Clock constraints (i.e., guards and invariants)  $\varphi \in \Phi(X)$  are formulas of propositional logic with clock comparisons,  $x-y\sim c$  and  $x\sim c$  for  $c \in \mathbb{Q}$ ,  $\sim \in \{>, \geq, <, \leq, =\}$ , and the usual connectives  $\neg, \land, \lor$ . A clock valuation  $\nu$  is a mapping assigning a real value to every clock, which represents the time elapsed since the corresponding clock was last reset. To ensure that invariants hold amongst subsequent steps, they are assumed convex (i.e., do not contain  $\lor, \neg$  [1]), which is an important property used for efficient representation (Section 3.2). The special *invisible* event  $\tau \notin \underline{A}$  denotes an internal action that happens without communication with another automaton.

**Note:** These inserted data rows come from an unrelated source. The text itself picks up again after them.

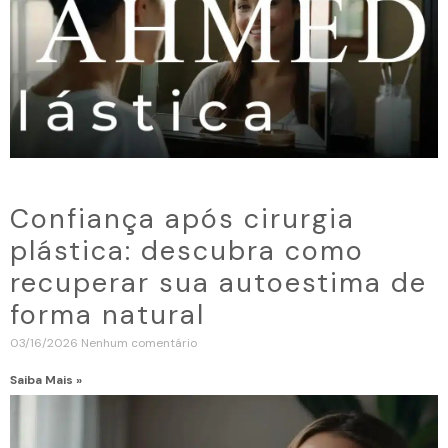
Confiança após cirurgia
plástica: descubra como
recuperar sua autoestima de
forma natural
03/16/2026
Nenhum comentário
Saiba Mais »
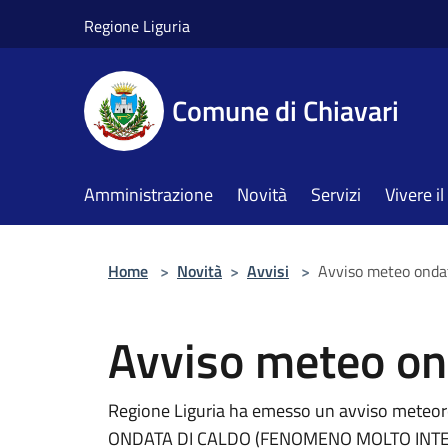
Salta al contenuto principale
Regione Liguria
Comune di Chiavari
Amministrazione
Novità
Servizi
Vivere 
Home
>
Novità
>
Avvisi
>
Avviso meteo ondat
Avviso meteo on
Regione Liguria ha emesso un avviso meteor
ONDATA DI CALDO (FENOMENO MOLTO INTENSO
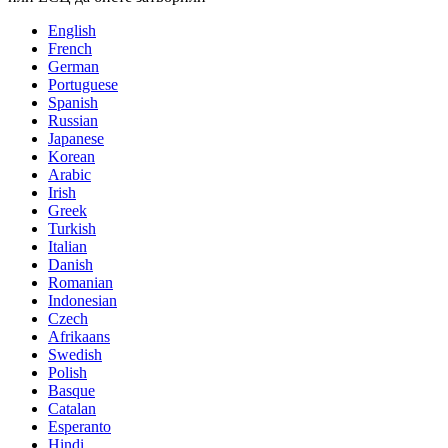
English
French
German
Portuguese
Spanish
Russian
Japanese
Korean
Arabic
Irish
Greek
Turkish
Italian
Danish
Romanian
Indonesian
Czech
Afrikaans
Swedish
Polish
Basque
Catalan
Esperanto
Hindi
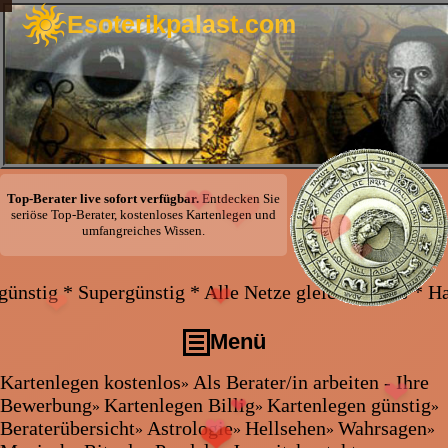
Esoterikpalast.com
❤
Top-Berater live sofort verfügbar.
Entdecken Sie
❤
seriöse Top-Berater, kostenloses Kartenlegen und
❤
umfangreiches Wissen.
❤
 * Alle Netze gleicher Preis * Handy und Festnetz g
❤
❤
Menü
Kartenlegen kostenlos
Als Berater/in arbeiten - Ihre
»
❤
❤
Kartenlegen kostenlos
Bewerbung
Kartenlegen Billig
Kartenlegen günstig
»
»
»
Als Berater/in arbeiten - Ihre Bewerbung
Beraterübersicht
Astrologie
Hellsehen
Wahrsagen
»
»
»
»
❤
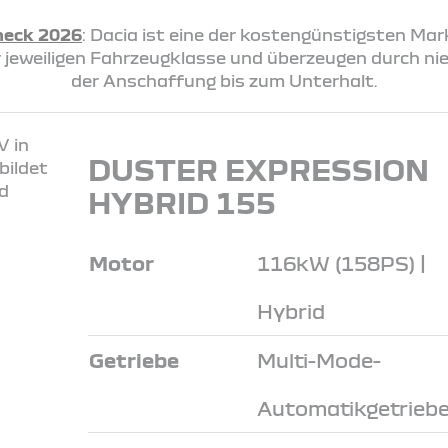
heck 2026
: Dacia ist eine der kostengünstigsten Ma
rer jeweiligen Fahrzeugklasse und überzeugen durch n
der Anschaffung bis zum Unterhalt.
DUSTER EXPRESSION
HYBRID 155
Motor
116kW (158PS) |
Hybrid
Getriebe
Multi-Mode-
Automatikgetrieb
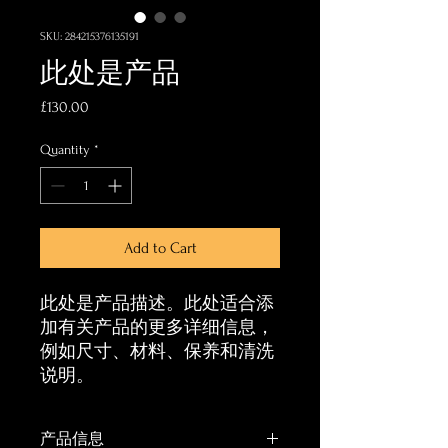
SKU: 284215376135191
此处是产品
Price
£130.00
Quantity
*
Add to Cart
此处是产品描述。此处适合添
加有关产品的更多详细信息，
例如尺寸、材料、保养和清洗
说明。
产品信息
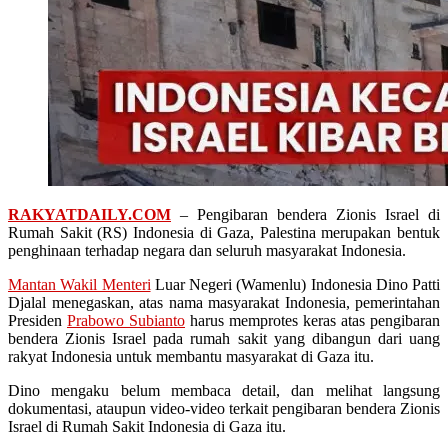
RAKYATDAILY.COM
– Pengibaran bendera Zionis Israel di
Rumah Sakit (RS) Indonesia di Gaza, Palestina merupakan bentuk
penghinaan terhadap negara dan seluruh masyarakat Indonesia.
Mantan Wakil Menteri
Luar Negeri (Wamenlu) Indonesia Dino Patti
Djalal menegaskan, atas nama masyarakat Indonesia, pemerintahan
Presiden
Prabowo Subianto
harus memprotes keras atas pengibaran
bendera Zionis Israel pada rumah sakit yang dibangun dari uang
rakyat Indonesia untuk membantu masyarakat di Gaza itu.
Dino mengaku belum membaca detail, dan melihat langsung
dokumentasi, ataupun video-video terkait pengibaran bendera Zionis
Israel di Rumah Sakit Indonesia di Gaza itu.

The trace semantics,  $Trace_{\mathcal{A}}$ , of a TA  $\mathcal{A}$  is defined as the set of all traces of the associated transition system  $\mathcal{S}_{\mathcal{A}}$  [1]: a configuration  $(s, \nu)$  of  $\mathcal{S}_{\mathcal{A}}$  consists of a state  $s \in S$ and a clock valuation  $\nu$  that satisfies the invariant I(s). Transitions of  $\mathcal{S}_{\mathcal{A}}$  reflect the way that  $\mathcal{A}$  may evolve in time: a delay transition  $(s, \nu) \xrightarrow{\delta} (s, \nu + \delta)$  increases all clock values by the same amount of time  $\delta$ , an action transition  $(s, \nu) \xrightarrow{\delta} (s', \nu')$  resets the clocks in Y to zero on the event a and leaves the others unchanged while following an edge  $(s, a, \varphi, Y, s') \in E$  on which the guard  $\varphi$  is true for  $\nu$ . Time has to increase monotonically without converging (non-Zeno traces).  $Trace_{\mathcal{A},k}$  is defined as the set of prefixes of a trace of  $\mathcal{A}$  with (at most) length k.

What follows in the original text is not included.